> WORK REQUIRED
Exactly what is written in the records below should be returned, minus the images.

DATA FOR THE TASK section start

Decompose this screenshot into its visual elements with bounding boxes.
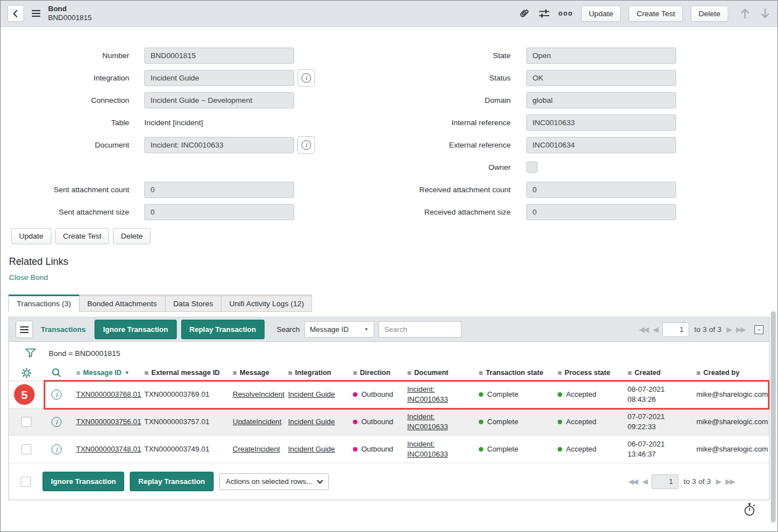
row-info-icon[interactable]: i	[51, 390, 62, 400]
integration-link[interactable]: Incident Guide	[288, 390, 335, 398]
last-page-icon[interactable]: ▶▶	[736, 325, 745, 334]
filter-condition[interactable]: Bond = BND0001815	[49, 349, 120, 358]
response-time-button[interactable]	[743, 502, 756, 519]
transaction-row[interactable]: i TXN0000003748.01 TXN0000003749.01 Crea…	[9, 436, 769, 463]
integration-link[interactable]: Incident Guide	[288, 445, 335, 453]
create-test-button-header[interactable]: Create Test	[629, 6, 683, 22]
integration-link[interactable]: Incident Guide	[288, 417, 335, 426]
message-link[interactable]: UpdateIncident	[233, 417, 281, 426]
column-header-direction[interactable]: ≡ Direction	[346, 369, 400, 377]
back-button[interactable]	[7, 5, 24, 22]
received-attachment-count-field[interactable]: 0	[526, 182, 676, 198]
previous-page-icon[interactable]: ◀	[653, 325, 657, 334]
document-link[interactable]: Incident:INC0010633	[407, 412, 448, 431]
domain-field[interactable]: global	[526, 92, 676, 108]
document-info-button[interactable]: i	[298, 136, 315, 154]
previous-record-icon[interactable]	[739, 7, 751, 20]
message-id-link[interactable]: TXN0000003756.01	[76, 417, 141, 426]
tab-transactions[interactable]: Transactions (3)	[8, 294, 79, 312]
next-record-icon[interactable]	[760, 7, 771, 20]
update-button-header[interactable]: Update	[581, 6, 621, 22]
column-menu-icon: ≡	[353, 369, 357, 377]
column-header-message-id[interactable]: ≡ Message ID ▼	[69, 369, 138, 377]
column-header-transaction-state[interactable]: ≡ Transaction state	[472, 369, 551, 377]
previous-page-icon[interactable]: ◀	[642, 477, 647, 486]
list-menu-button[interactable]	[16, 321, 33, 338]
first-page-icon[interactable]: ◀◀	[639, 325, 648, 334]
delete-button[interactable]: Delete	[113, 228, 150, 244]
transaction-row[interactable]: 5 i TXN0000003768.01 TXN0000003769.01 Re…	[9, 381, 769, 408]
personalize-form-button[interactable]	[538, 8, 550, 19]
replay-transaction-button[interactable]: Replay Transaction	[181, 320, 265, 339]
row-info-icon[interactable]: i	[51, 417, 62, 427]
first-page-icon[interactable]: ◀◀	[628, 477, 637, 486]
message-link[interactable]: ResolveIncident	[233, 390, 285, 398]
ignore-transaction-button-footer[interactable]: Ignore Transaction	[43, 472, 124, 491]
row-info-icon[interactable]: i	[51, 444, 62, 454]
next-page-icon[interactable]: ▶	[727, 325, 731, 334]
column-header-document[interactable]: ≡ Document	[400, 369, 472, 377]
state-field[interactable]: Open	[526, 48, 676, 64]
list-settings-cell[interactable]	[9, 368, 44, 378]
attachment-button[interactable]	[518, 7, 530, 20]
select-all-checkbox[interactable]	[21, 477, 31, 487]
record-number: BND0001815	[48, 13, 92, 22]
tab-unifi-activity-logs[interactable]: Unifi Activity Logs (12)	[221, 294, 313, 312]
search-input[interactable]	[379, 321, 461, 338]
top-header: Bond BND0001815 ooo Update	[1, 1, 777, 27]
paperclip-icon	[518, 7, 530, 20]
connection-field[interactable]: Incident Guide ~ Development	[144, 92, 294, 108]
row-checkbox[interactable]	[21, 444, 31, 454]
sent-attachment-size-field[interactable]: 0	[144, 204, 294, 220]
status-field[interactable]: OK	[526, 70, 676, 86]
owner-label: Owner	[367, 163, 526, 172]
filter-funnel-icon[interactable]	[25, 348, 36, 359]
column-header-message[interactable]: ≡ Message	[226, 369, 281, 377]
collapse-list-button[interactable]: −	[755, 325, 763, 334]
document-field[interactable]: Incident: INC0010633	[144, 137, 294, 153]
column-header-created-by[interactable]: ≡ Created by	[690, 369, 769, 377]
transaction-row[interactable]: i TXN0000003756.01 TXN0000003757.01 Upda…	[9, 408, 769, 436]
delete-button-header[interactable]: Delete	[691, 6, 728, 22]
search-field-select[interactable]: Message ID ▼	[304, 321, 374, 338]
message-id-link[interactable]: TXN0000003768.01	[76, 390, 141, 398]
document-link[interactable]: Incident:INC0010633	[407, 440, 448, 458]
last-page-icon[interactable]: ▶▶	[725, 477, 734, 486]
number-field[interactable]: BND0001815	[144, 48, 294, 64]
integration-info-button[interactable]: i	[298, 69, 315, 87]
more-options-button[interactable]: ooo	[558, 10, 573, 17]
ignore-transaction-button[interactable]: Ignore Transaction	[95, 320, 176, 339]
tab-data-stores[interactable]: Data Stores	[166, 294, 221, 312]
page-number-input[interactable]	[652, 474, 678, 489]
next-page-icon[interactable]: ▶	[716, 477, 720, 486]
list-search-cell[interactable]	[44, 368, 69, 378]
table-label: Table	[9, 118, 144, 127]
column-header-external-message-id[interactable]: ≡ External message ID	[138, 369, 226, 377]
row-checkbox[interactable]	[21, 417, 31, 427]
chevron-down-icon	[317, 477, 323, 483]
created-by-value: mike@sharelogic.com	[690, 444, 769, 454]
close-bond-link[interactable]: Close Bond	[9, 273, 48, 282]
sent-attachment-count-field[interactable]: 0	[144, 182, 294, 198]
column-header-created[interactable]: ≡ Created	[621, 369, 690, 377]
document-link[interactable]: Incident:INC0010633	[407, 385, 448, 403]
tab-bonded-attachments[interactable]: Bonded Attachments	[79, 294, 166, 312]
replay-transaction-button-footer[interactable]: Replay Transaction	[130, 472, 213, 491]
message-id-link[interactable]: TXN0000003748.01	[76, 445, 141, 453]
column-header-process-state[interactable]: ≡ Process state	[551, 369, 621, 377]
integration-field[interactable]: Incident Guide	[144, 70, 294, 86]
vertical-scrollbar[interactable]	[771, 311, 776, 522]
message-link[interactable]: CreateIncident	[233, 445, 280, 453]
actions-on-selected-rows-select[interactable]: Actions on selected rows...	[219, 473, 329, 490]
owner-checkbox[interactable]	[526, 162, 537, 173]
update-button[interactable]: Update	[11, 228, 51, 244]
process-state-dot	[558, 447, 562, 452]
external-reference-field[interactable]: INC0010634	[526, 137, 676, 153]
process-state-dot	[558, 392, 562, 397]
create-test-button[interactable]: Create Test	[55, 228, 110, 244]
received-attachment-size-field[interactable]: 0	[526, 204, 676, 220]
internal-reference-field[interactable]: INC0010633	[526, 115, 676, 131]
column-header-integration[interactable]: ≡ Integration	[281, 369, 346, 377]
page-number-input[interactable]	[662, 322, 689, 337]
menu-icon[interactable]	[32, 10, 40, 17]
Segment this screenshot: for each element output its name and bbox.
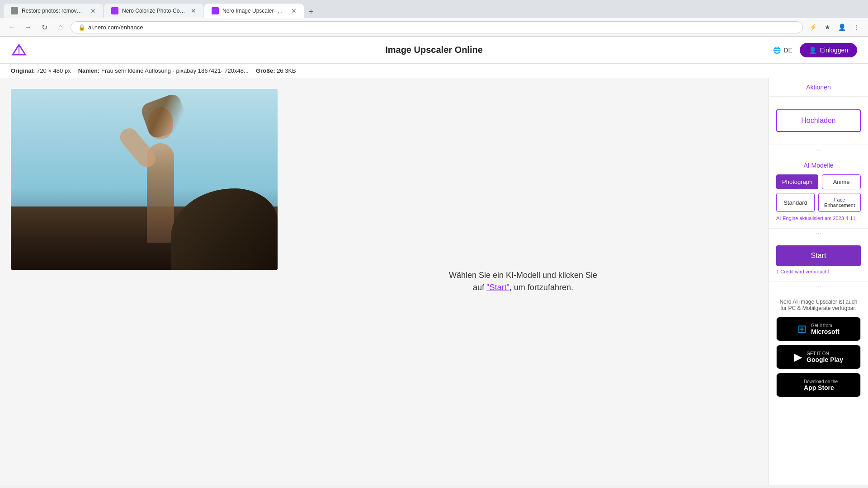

DATA FOR THE TASK section end

> TASK SOLUTION
Decompose this screenshot into its visual elements with bounding boxes.
row-info-icon[interactable]: i	[51, 390, 62, 400]
integration-link[interactable]: Incident Guide	[288, 390, 335, 398]
last-page-icon[interactable]: ▶▶	[736, 325, 745, 334]
filter-condition[interactable]: Bond = BND0001815	[49, 349, 120, 358]
response-time-button[interactable]	[743, 502, 756, 519]
transaction-row[interactable]: i TXN0000003748.01 TXN0000003749.01 Crea…	[9, 436, 769, 463]
integration-link[interactable]: Incident Guide	[288, 445, 335, 453]
create-test-button-header[interactable]: Create Test	[629, 6, 683, 22]
integration-link[interactable]: Incident Guide	[288, 417, 335, 426]
message-link[interactable]: UpdateIncident	[233, 417, 281, 426]
column-header-direction[interactable]: ≡ Direction	[346, 369, 400, 377]
back-button[interactable]	[7, 5, 24, 22]
received-attachment-count-field[interactable]: 0	[526, 182, 676, 198]
previous-page-icon[interactable]: ◀	[653, 325, 657, 334]
document-link[interactable]: Incident:INC0010633	[407, 412, 448, 431]
domain-field[interactable]: global	[526, 92, 676, 108]
document-info-button[interactable]: i	[298, 136, 315, 154]
previous-record-icon[interactable]	[739, 7, 751, 20]
message-id-link[interactable]: TXN0000003756.01	[76, 417, 141, 426]
tab-transactions[interactable]: Transactions (3)	[8, 294, 79, 312]
next-record-icon[interactable]	[760, 7, 771, 20]
update-button-header[interactable]: Update	[581, 6, 621, 22]
column-menu-icon: ≡	[353, 369, 357, 377]
column-header-message-id[interactable]: ≡ Message ID ▼	[69, 369, 138, 377]
column-header-transaction-state[interactable]: ≡ Transaction state	[472, 369, 551, 377]
previous-page-icon[interactable]: ◀	[642, 477, 647, 486]
list-menu-button[interactable]	[16, 321, 33, 338]
first-page-icon[interactable]: ◀◀	[639, 325, 648, 334]
delete-button[interactable]: Delete	[113, 228, 150, 244]
transaction-row[interactable]: 5 i TXN0000003768.01 TXN0000003769.01 Re…	[9, 381, 769, 408]
personalize-form-button[interactable]	[538, 8, 550, 19]
replay-transaction-button[interactable]: Replay Transaction	[181, 320, 265, 339]
row-info-icon[interactable]: i	[51, 417, 62, 427]
first-page-icon[interactable]: ◀◀	[628, 477, 637, 486]
message-link[interactable]: ResolveIncident	[233, 390, 285, 398]
ignore-transaction-button-footer[interactable]: Ignore Transaction	[43, 472, 124, 491]
row-info-icon[interactable]: i	[51, 444, 62, 454]
next-page-icon[interactable]: ▶	[727, 325, 731, 334]
column-header-document[interactable]: ≡ Document	[400, 369, 472, 377]
state-field[interactable]: Open	[526, 48, 676, 64]
list-settings-cell[interactable]	[9, 368, 44, 378]
attachment-button[interactable]	[518, 7, 530, 20]
select-all-checkbox[interactable]	[21, 477, 31, 487]
record-number: BND0001815	[48, 13, 92, 22]
tab-unifi-activity-logs[interactable]: Unifi Activity Logs (12)	[221, 294, 313, 312]
search-input[interactable]	[379, 321, 461, 338]
top-header: Bond BND0001815 ooo Update	[1, 1, 777, 27]
paperclip-icon	[518, 7, 530, 20]
connection-field[interactable]: Incident Guide ~ Development	[144, 92, 294, 108]
row-checkbox[interactable]	[21, 444, 31, 454]
sent-attachment-size-field[interactable]: 0	[144, 204, 294, 220]
status-field[interactable]: OK	[526, 70, 676, 86]
owner-label: Owner	[367, 163, 526, 172]
filter-funnel-icon[interactable]	[25, 348, 36, 359]
column-header-message[interactable]: ≡ Message	[226, 369, 281, 377]
collapse-list-button[interactable]: −	[755, 325, 763, 334]
document-field[interactable]: Incident: INC0010633	[144, 137, 294, 153]
column-header-created-by[interactable]: ≡ Created by	[690, 369, 769, 377]
transaction-row[interactable]: i TXN0000003756.01 TXN0000003757.01 Upda…	[9, 408, 769, 436]
delete-button-header[interactable]: Delete	[691, 6, 728, 22]
search-field-select[interactable]: Message ID ▼	[304, 321, 374, 338]
message-id-link[interactable]: TXN0000003768.01	[76, 390, 141, 398]
document-link[interactable]: Incident:INC0010633	[407, 440, 448, 458]
last-page-icon[interactable]: ▶▶	[725, 477, 734, 486]
number-field[interactable]: BND0001815	[144, 48, 294, 64]
integration-info-button[interactable]: i	[298, 69, 315, 87]
more-options-button[interactable]: ooo	[558, 10, 573, 17]
ignore-transaction-button[interactable]: Ignore Transaction	[95, 320, 176, 339]
tab-data-stores[interactable]: Data Stores	[166, 294, 221, 312]
page-number-input[interactable]	[652, 474, 678, 489]
next-page-icon[interactable]: ▶	[716, 477, 720, 486]
list-search-cell[interactable]	[44, 368, 69, 378]
table-label: Table	[9, 118, 144, 127]
column-header-external-message-id[interactable]: ≡ External message ID	[138, 369, 226, 377]
row-checkbox[interactable]	[21, 417, 31, 427]
chevron-down-icon	[317, 477, 323, 483]
created-by-value: mike@sharelogic.com	[690, 444, 769, 454]
close-bond-link[interactable]: Close Bond	[9, 273, 48, 282]
sent-attachment-count-field[interactable]: 0	[144, 182, 294, 198]
column-header-created[interactable]: ≡ Created	[621, 369, 690, 377]
document-link[interactable]: Incident:INC0010633	[407, 385, 448, 403]
tab-bonded-attachments[interactable]: Bonded Attachments	[79, 294, 166, 312]
replay-transaction-button-footer[interactable]: Replay Transaction	[130, 472, 213, 491]
message-id-link[interactable]: TXN0000003748.01	[76, 445, 141, 453]
column-header-process-state[interactable]: ≡ Process state	[551, 369, 621, 377]
integration-field[interactable]: Incident Guide	[144, 70, 294, 86]
vertical-scrollbar[interactable]	[771, 311, 776, 522]
message-link[interactable]: CreateIncident	[233, 445, 280, 453]
actions-on-selected-rows-select[interactable]: Actions on selected rows...	[219, 473, 329, 490]
owner-checkbox[interactable]	[526, 162, 537, 173]
update-button[interactable]: Update	[11, 228, 51, 244]
process-state-dot	[558, 447, 562, 452]
external-reference-field[interactable]: INC0010634	[526, 137, 676, 153]
process-state-dot	[558, 392, 562, 397]
create-test-button[interactable]: Create Test	[55, 228, 110, 244]
received-attachment-size-field[interactable]: 0	[526, 204, 676, 220]
internal-reference-field[interactable]: INC0010633	[526, 115, 676, 131]
column-header-integration[interactable]: ≡ Integration	[281, 369, 346, 377]
page-number-input[interactable]	[662, 322, 689, 337]
menu-icon[interactable]	[32, 10, 40, 17]
Segment this screenshot: for each element output its name and bbox.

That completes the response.